Vox Model Selection — 2026-Q2 Refresh

This document captures the rationale for the 2026-05-15 catalog refresh in contracts/orchestration/model-catalog.bootstrap.v1.json, the premium-alias updates in contracts/orchestration/model-routing.v1.yaml, and the panel-pin resolutions in contracts/eval/llm-panel.v1.yaml.

TL;DR. The Vox model pipeline is architecturally sound — 5-tier routing, 15 strength tags, 13 task categories, scoreboard quality feedback, observed-cost dynamic pricing all already work.
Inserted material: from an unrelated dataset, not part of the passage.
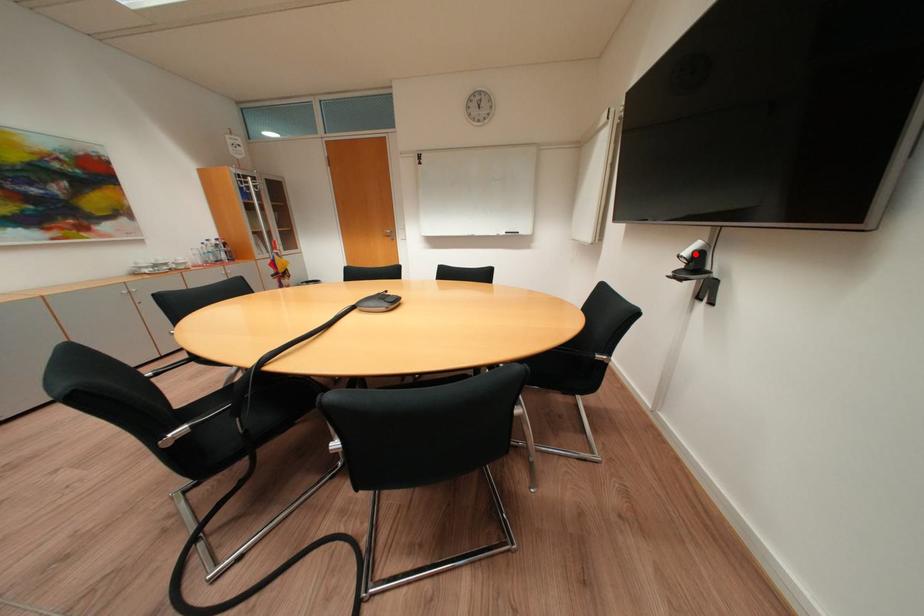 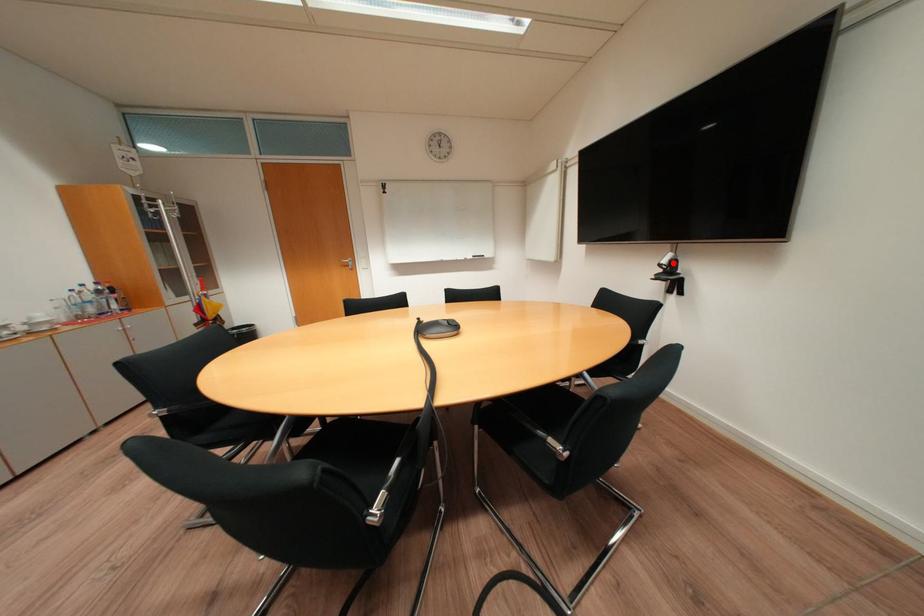 I am providing you with two images of the same scene from different viewpoints. A red point is marked on the first image and another point is marked on the second image. Are the points marked in image1 and image2 representing the same 3D position?

Yes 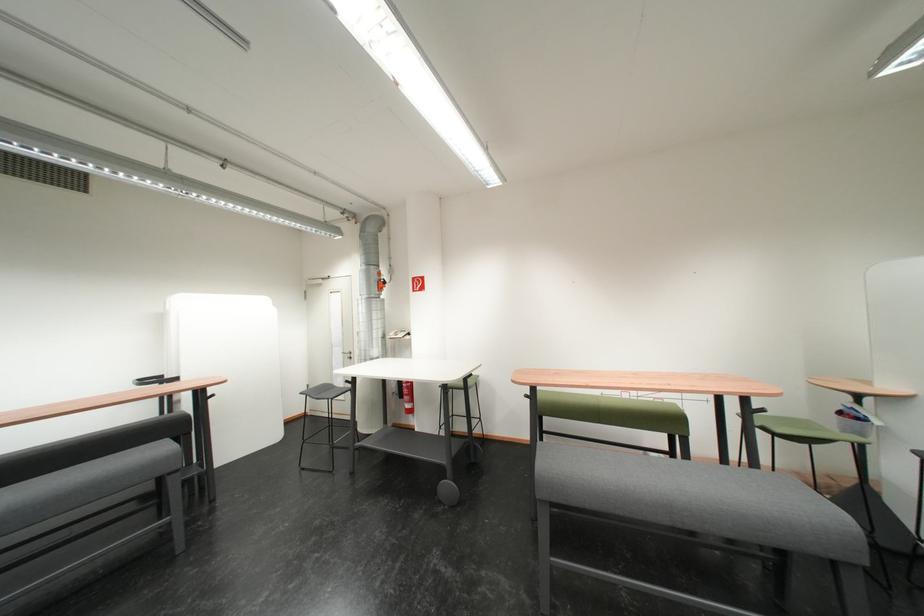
The catalog content was stale: the codegen/debugging/security premium aliases pointed at a preview-tier model at $125/MTok, and Anthropic’s Opus 4.7 (GA 2026-04-16), Google’s Gemini 3 family, OpenAI’s GPT-5.4/5.5 family, and DeepSeek’s V4 family were all entirely missing. This refresh adds 15 frontier-tier model rows and rotates 5 premium aliases.

§1 What we changed

§1.1 Premium alias rotation (`model-routing.v1.yaml:71-79`)

Alias	Before (2026-04)	After (2026-05-15)	Why
`codegen`	`claude-mythos-preview-20260407`	`anthropic/claude-opus-4.7`	Mythos is preview at $125/MTok; Opus 4.7 GA is 87.6% SWE-bench at $25/MTok
`debugging`	`claude-mythos-preview-20260407`	`anthropic/claude-opus-4.7`	Same
`security`	`claude-mythos-preview-20260407`	`anthropic/claude-opus-4.7`	Same; Anthropic safety stack matches security review
`research`	`google/gemini-2.5-pro-preview`	`google/gemini-3.1-pro`	3.1 Pro is current GA; leads ARC-AGI-2 + GPQA 94.3%
`planning`	`google/gemini-2.5-pro-preview`	`openai/gpt-5.5-pro`	GPT-5.5 Pro leads BenchLM agentic at 90.1 — best multi-step + tool-call reliability
`review`	`anthropic/claude-sonnet-4.6`	(unchanged)	Sonnet 4.6 is the price/quality knee at $3/$15
`logic`	`deepseek/deepseek-r1`	(unchanged)	R1 is free on OpenRouter (rate-limited); good cost floor
`visus`	`qwen/qwen-3.5-vl`	(unchanged)	Vision-capable, cheap

Mythos Preview removed from catalog entirely (2026-05-15, post-council). At $125/MTok with preview stability and #3 on BFCL, retaining it as an opt-in entry created a footgun — users who pinned to it via user-config would burn budget on a non-GA line. The hardcoded-values audit at .vox/audit/2026-05-11-hardcoded-values/ will refresh on the next vox ci hardcoded-values-audit run and the Mythos entries will drop out.

§1.2 New catalog entries (`model-catalog.bootstrap.v1.json`)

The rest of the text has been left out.